## REQUIREMENT
Please repeat, from the entries that follow, the lines from the one containing "腰痛対策から作業効率UPまで｜オフィスチェ" through the one containing "2025年11月25日" exactly, adding nothing.

*** DATASET RECORDS ***

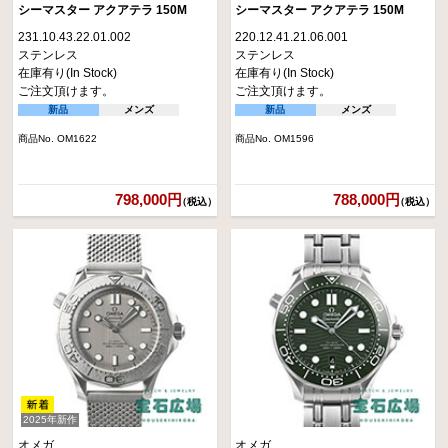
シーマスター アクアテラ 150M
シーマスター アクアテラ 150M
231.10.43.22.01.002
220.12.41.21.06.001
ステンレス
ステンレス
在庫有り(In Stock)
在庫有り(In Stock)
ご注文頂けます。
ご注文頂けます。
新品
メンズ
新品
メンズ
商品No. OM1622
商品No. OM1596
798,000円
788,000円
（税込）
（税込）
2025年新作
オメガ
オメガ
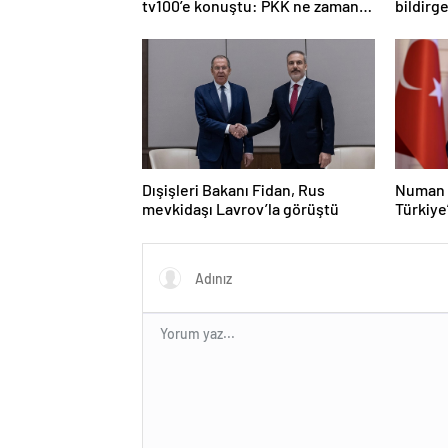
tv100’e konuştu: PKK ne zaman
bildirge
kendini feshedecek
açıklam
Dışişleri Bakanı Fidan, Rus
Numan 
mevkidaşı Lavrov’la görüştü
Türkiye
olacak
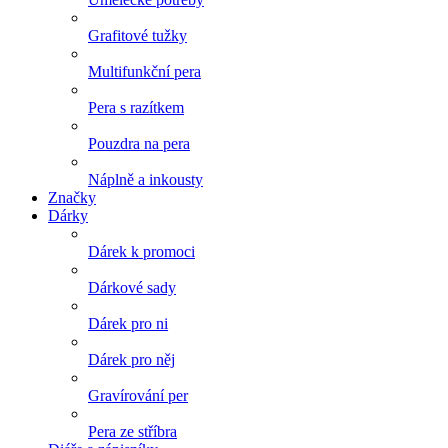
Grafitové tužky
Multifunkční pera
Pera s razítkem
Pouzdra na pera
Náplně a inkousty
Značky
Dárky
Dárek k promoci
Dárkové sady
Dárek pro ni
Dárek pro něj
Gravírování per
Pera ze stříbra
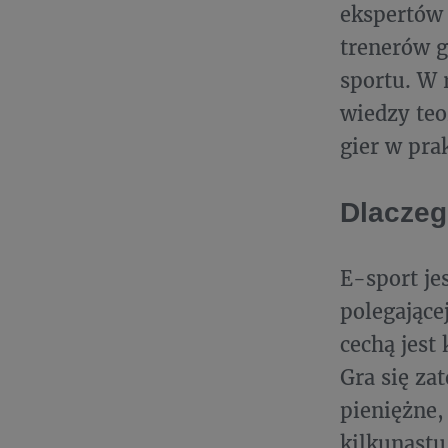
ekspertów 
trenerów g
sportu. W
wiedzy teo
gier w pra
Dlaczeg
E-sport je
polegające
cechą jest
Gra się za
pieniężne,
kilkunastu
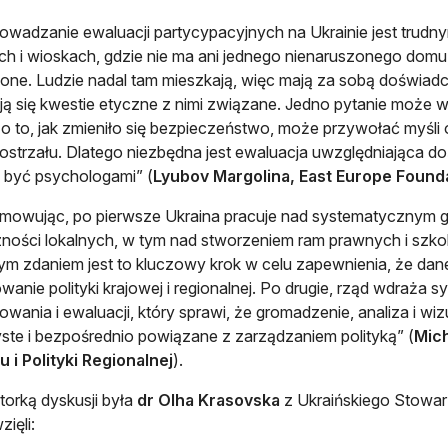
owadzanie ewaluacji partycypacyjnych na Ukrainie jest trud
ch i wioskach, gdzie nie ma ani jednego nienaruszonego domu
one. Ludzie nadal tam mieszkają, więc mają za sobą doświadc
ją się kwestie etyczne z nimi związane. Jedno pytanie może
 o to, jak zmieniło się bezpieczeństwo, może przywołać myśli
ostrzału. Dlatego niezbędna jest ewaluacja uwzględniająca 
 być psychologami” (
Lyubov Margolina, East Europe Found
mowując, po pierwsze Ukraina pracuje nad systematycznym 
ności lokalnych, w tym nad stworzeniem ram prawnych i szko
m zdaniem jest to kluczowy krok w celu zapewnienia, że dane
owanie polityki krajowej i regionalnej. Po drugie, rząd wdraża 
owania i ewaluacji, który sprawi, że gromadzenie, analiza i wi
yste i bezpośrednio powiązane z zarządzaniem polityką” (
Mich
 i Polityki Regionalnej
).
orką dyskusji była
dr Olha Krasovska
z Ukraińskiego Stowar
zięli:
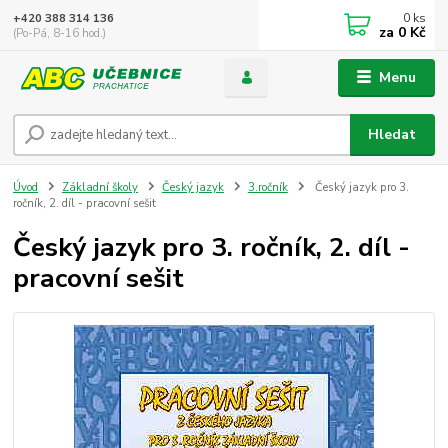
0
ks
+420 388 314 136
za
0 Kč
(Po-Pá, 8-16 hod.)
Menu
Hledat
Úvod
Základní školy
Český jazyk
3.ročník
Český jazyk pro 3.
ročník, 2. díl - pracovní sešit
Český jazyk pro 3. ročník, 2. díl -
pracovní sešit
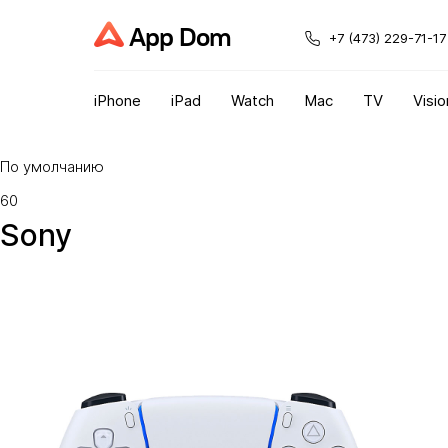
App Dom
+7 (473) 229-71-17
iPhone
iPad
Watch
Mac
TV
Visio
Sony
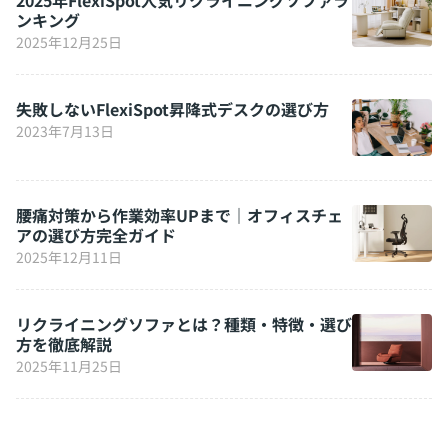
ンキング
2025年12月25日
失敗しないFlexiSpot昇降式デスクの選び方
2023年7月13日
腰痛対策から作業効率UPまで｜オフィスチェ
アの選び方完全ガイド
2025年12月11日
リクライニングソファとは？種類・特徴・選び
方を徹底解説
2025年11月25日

*** End of DATASET RECORDS ***
*** DATASET RECORDS ***

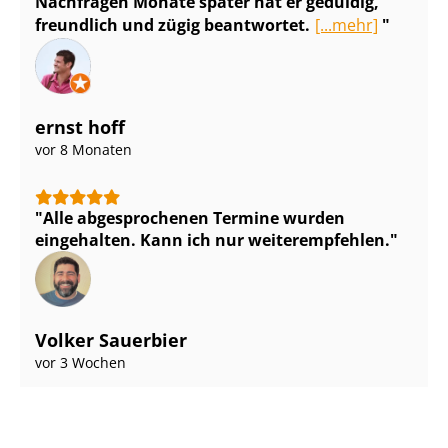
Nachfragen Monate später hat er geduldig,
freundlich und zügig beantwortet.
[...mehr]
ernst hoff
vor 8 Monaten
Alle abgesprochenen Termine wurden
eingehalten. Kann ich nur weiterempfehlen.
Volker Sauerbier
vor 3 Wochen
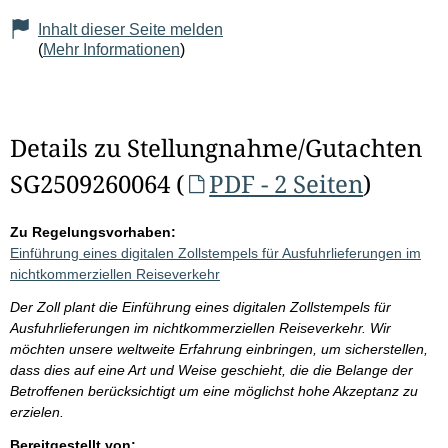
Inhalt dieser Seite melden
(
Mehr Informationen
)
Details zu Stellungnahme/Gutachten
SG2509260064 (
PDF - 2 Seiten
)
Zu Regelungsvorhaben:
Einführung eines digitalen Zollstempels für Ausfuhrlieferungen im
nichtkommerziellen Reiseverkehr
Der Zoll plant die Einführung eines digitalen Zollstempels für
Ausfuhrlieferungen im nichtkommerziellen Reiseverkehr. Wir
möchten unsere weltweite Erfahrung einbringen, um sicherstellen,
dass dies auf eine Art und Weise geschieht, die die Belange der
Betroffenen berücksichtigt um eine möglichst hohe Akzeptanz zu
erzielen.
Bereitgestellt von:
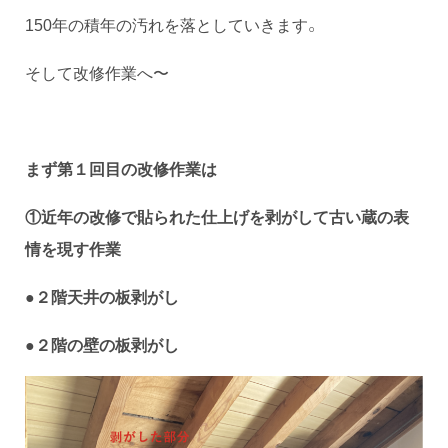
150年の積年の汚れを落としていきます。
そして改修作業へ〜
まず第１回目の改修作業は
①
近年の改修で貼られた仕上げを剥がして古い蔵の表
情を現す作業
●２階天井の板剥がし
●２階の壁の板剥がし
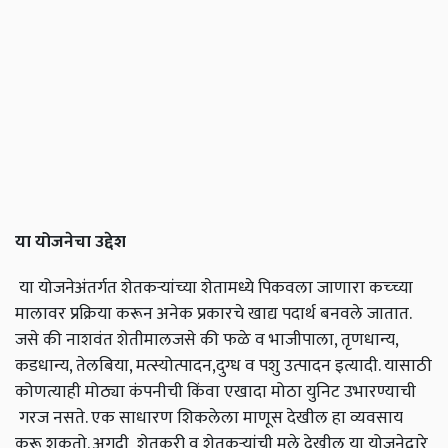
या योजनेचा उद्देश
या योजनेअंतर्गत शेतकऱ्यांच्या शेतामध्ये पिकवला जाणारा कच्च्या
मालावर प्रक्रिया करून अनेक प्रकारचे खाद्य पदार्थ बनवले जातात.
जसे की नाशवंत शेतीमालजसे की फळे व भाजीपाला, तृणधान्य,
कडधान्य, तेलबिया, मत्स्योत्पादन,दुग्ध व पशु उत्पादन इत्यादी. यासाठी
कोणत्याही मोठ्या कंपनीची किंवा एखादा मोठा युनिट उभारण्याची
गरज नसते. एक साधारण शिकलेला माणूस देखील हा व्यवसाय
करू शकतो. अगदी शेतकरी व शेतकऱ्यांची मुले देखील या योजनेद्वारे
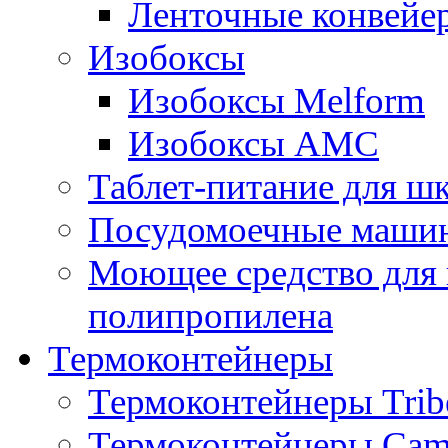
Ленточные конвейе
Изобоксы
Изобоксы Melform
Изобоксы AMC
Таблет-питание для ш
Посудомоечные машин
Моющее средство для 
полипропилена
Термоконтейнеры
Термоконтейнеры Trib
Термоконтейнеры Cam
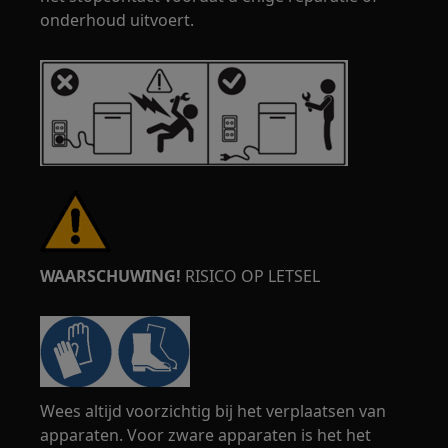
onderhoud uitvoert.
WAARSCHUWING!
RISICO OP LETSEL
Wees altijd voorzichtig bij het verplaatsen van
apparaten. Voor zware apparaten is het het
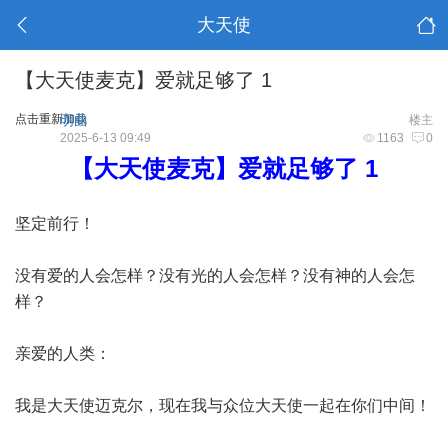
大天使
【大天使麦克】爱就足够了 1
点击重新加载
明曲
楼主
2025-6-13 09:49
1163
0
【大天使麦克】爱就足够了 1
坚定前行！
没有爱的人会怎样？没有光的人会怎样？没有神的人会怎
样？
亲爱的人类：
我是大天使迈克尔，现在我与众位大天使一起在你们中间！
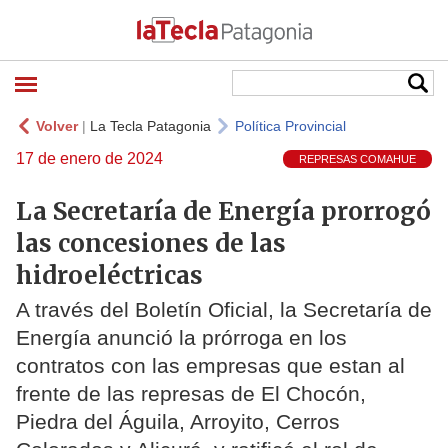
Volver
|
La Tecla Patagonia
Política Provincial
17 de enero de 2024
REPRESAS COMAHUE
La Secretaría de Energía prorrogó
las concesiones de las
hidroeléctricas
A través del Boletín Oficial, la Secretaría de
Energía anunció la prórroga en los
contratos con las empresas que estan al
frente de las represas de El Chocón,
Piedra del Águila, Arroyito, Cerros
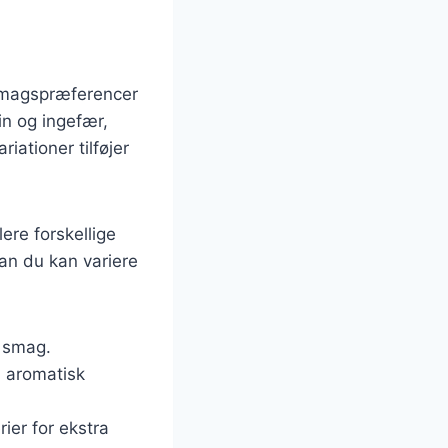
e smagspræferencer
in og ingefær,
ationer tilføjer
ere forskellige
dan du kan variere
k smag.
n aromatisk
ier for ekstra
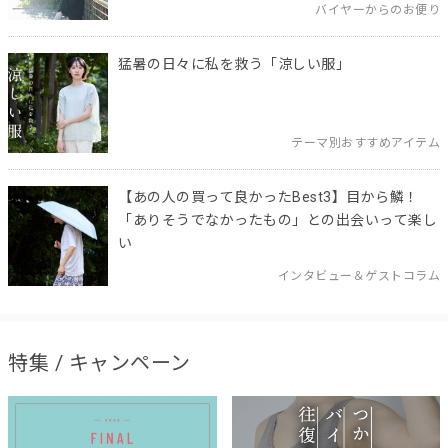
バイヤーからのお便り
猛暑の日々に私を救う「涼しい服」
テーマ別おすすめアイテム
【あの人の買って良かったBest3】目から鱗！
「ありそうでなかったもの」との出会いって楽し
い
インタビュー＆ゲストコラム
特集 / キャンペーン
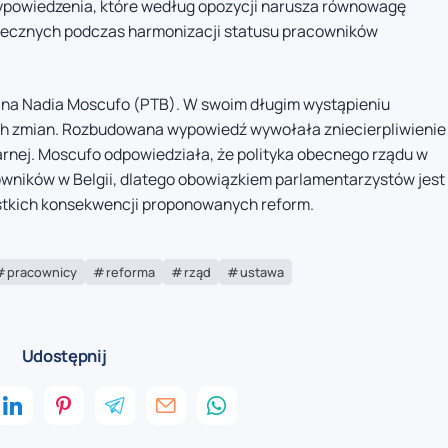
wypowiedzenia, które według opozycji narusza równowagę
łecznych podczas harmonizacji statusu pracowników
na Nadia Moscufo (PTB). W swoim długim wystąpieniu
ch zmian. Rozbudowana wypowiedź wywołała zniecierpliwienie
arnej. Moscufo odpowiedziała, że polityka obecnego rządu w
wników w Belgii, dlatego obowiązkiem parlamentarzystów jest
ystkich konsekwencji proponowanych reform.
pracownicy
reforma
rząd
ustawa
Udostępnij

*** End of DATASET RECORDS ***

## EXERCISE OUTPUT
腰痛対策から作業効率UPまで｜オフィスチェ
アの選び方完全ガイド
2025年12月11日
リクライニングソファとは？種類・特徴・選び
方を徹底解説
2025年11月25日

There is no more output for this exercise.